Function Calling in Production: The Scars, Stats, and Solutions I Wish I'd Had 8 Months Ago

Meta Description: I deployed LLM function calling to production and immediately regretted it. Here's everything I learned about validation, performance, and preventing your chatbot from cancelling real user subscriptions when they ask about weekend plans.

Last week, I spent four hours debugging a production incident where our chatbot kept calling the cancel_subscription function whenever users mentioned "cancelling their weekend plans." Four. Hours.

If you're deploying LLM function calling without proper safeguards, you're one prompt away from a similar disaster. Trust me on this one—I've got the PagerDuty alerts to prove it.

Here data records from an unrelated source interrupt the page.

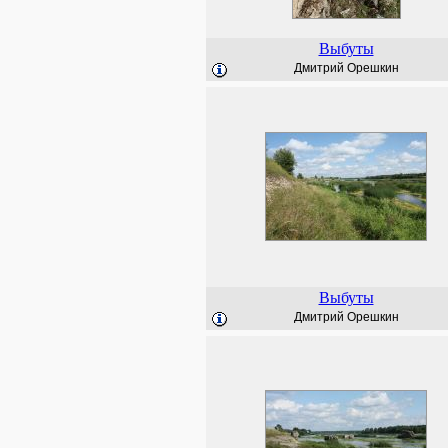
Выбуты
Дмитрий Орешкин
Выбуты
Дмитрий Орешкин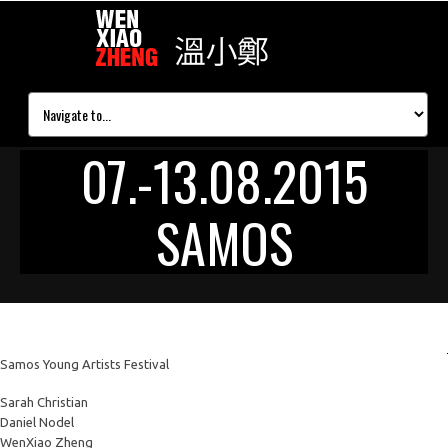
07.-13.08.2015
SAMOS
Samos Young Artists Festival
Sarah Christian
Daniel Nodel
WenXiao Zheng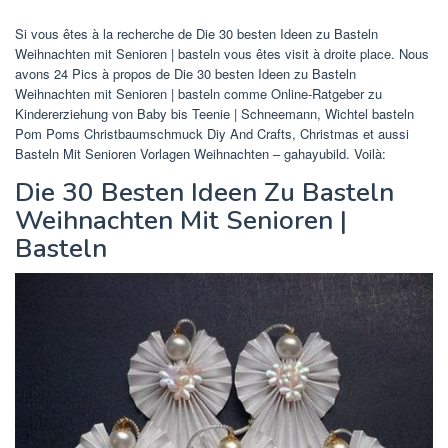
Si vous êtes à la recherche de Die 30 besten Ideen zu Basteln
Weihnachten mit Senioren | basteln vous êtes visit à droite place. Nous
avons 24 Pics à propos de Die 30 besten Ideen zu Basteln
Weihnachten mit Senioren | basteln comme Online-Ratgeber zu
Kindererziehung von Baby bis Teenie | Schneemann, Wichtel basteln
Pom Poms Christbaumschmuck Diy And Crafts, Christmas et aussi
Basteln Mit Senioren Vorlagen Weihnachten – gahayubild. Voilà:
Die 30 Besten Ideen Zu Basteln
Weihnachten Mit Senioren |
Basteln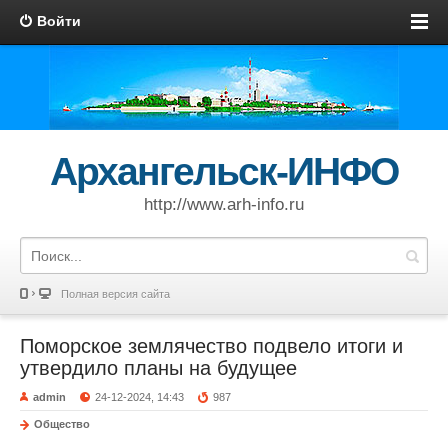
Войти
Архангельск-ИНФО
http://www.arh-info.ru
Полная версия сайта
Поморское землячество подвело итоги и
утвердило планы на будущее
admin
24-12-2024, 14:43
987
Общество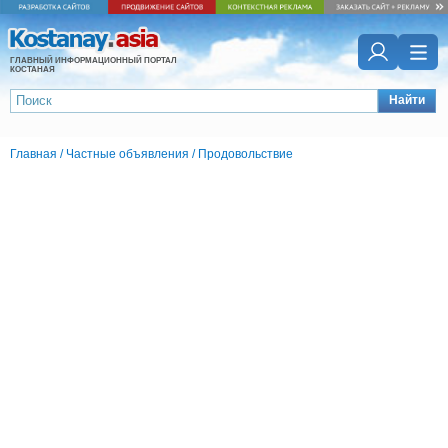
ГЛАВНЫЙ ИНФОРМАЦИОННЫЙ ПОРТАЛ
КОСТАНАЯ
Найти
Главная
/
Частные объявления
/
Продовольствие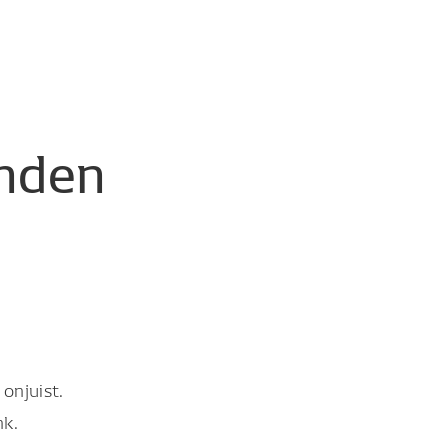
nden
onjuist.
nk.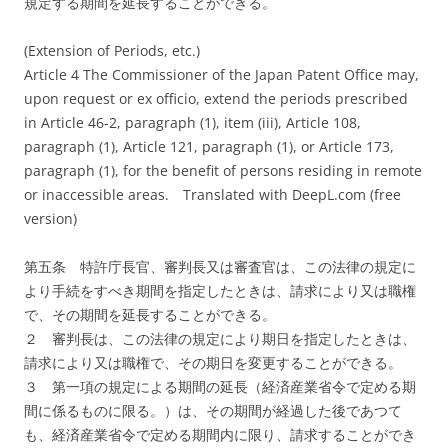
規定する期間を延長することができる。
(Extension of Periods, etc.)
Article 4 The Commissioner of the Japan Patent Office may,
upon request or ex officio, extend the periods prescribed
in Article 46-2, paragraph (1), item (iii), Article 108,
paragraph (1), Article 121, paragraph (1), or Article 173,
paragraph (1), for the benefit of persons residing in remote
or inaccessible areas.
Translated with DeepL.com (free
version)
第五条 特許庁長官、審判長又は審査官は、この法律の規定に
より手続をすべき期間を指定したときは、請求により又は職権
で、その期間を延長することができる。
２ 審判長は、この法律の規定により期日を指定したときは、
請求により又は職権で、その期日を変更することができる。
３ 第一項の規定による期間の延長（経済産業省令で定める期
間に係るものに限る。）は、その期間が経過した後であつて
も、経済産業省令で定める期間内に限り、請求することができ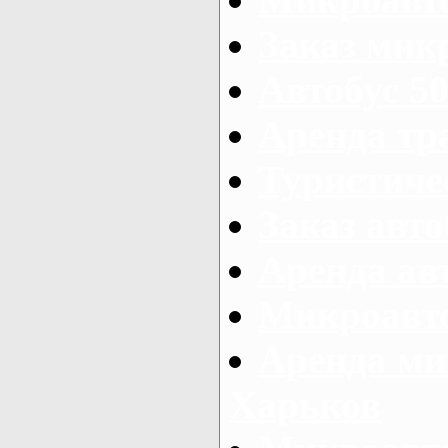
Заказ микр
Автобус 50
Аренда тр
Туристиче
Заказ авто
Аренда ав
Микроавто
Аренда ми
Харьков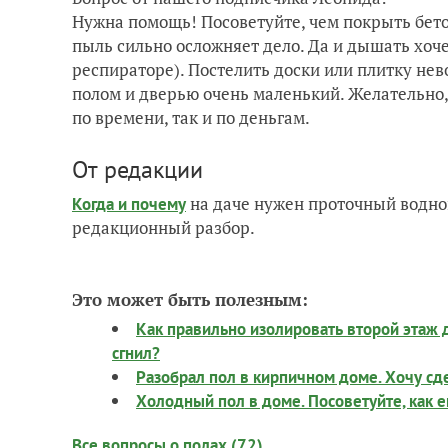
Нужна помощь! Посоветуйте, чем покрыть бето
пыль сильно осложняет дело. Да и дышать хоче
респираторе). Постелить доски или плитку не
полом и дверью очень маленький. Желательно
по времени, так и по деньгам.
От редакции
на даче нужен проточный водно
Когда и почему
редакционный разбор.
Это может быть полезным:
Как правильно изолировать второй этаж д
сгнил?
Разобрал пол в кирпичном доме. Хочу сде
Холодный пол в доме. Посоветуйте, как е
Все вопросы о полах (72)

I've been implementing function calling across AWS Lambda microservices for the past 8 months. Actually, wait—that makes it sound like full-time work. It's been more like 6 months of actual hands-on coding, with a 2-month detour into prompt engineering hell that I'd rather not discuss. Whether you're using OpenAI's GPT-4, Anthropic's Claude, or open-source models via Ollama, the principles are surprisingly similar. Mostly.

TL;DR / Key Takeaways:

Don't dump 47 functions into a single prompt (I did, it was carnage)
Validate everything before execution—LLMs get creative with SQL injection
Cache aggressively and execute independent calls in parallel
Monitor everything or you're flying blind
Open-source models are getting there, but that 7% accuracy gap still hurts at 3 AM

Prerequisites

Before we dive in, make sure you've got:

OpenAI Python SDK >= 1.20.0 (released March 2024)
Python 3.10+ with pydantic >= 2.0
AWS CLI configured (for the Lambda examples)
Basic understanding of JSON Schema


pip install openai==1.20.0 pydantic==2.5.3 boto3==1.34.51

Quick note on version pinning: the 1.21.0 release introduced some... let's call them "surprises" with the strict parameter. I discovered this at 11 PM on a Friday. The hard way. Don't be me.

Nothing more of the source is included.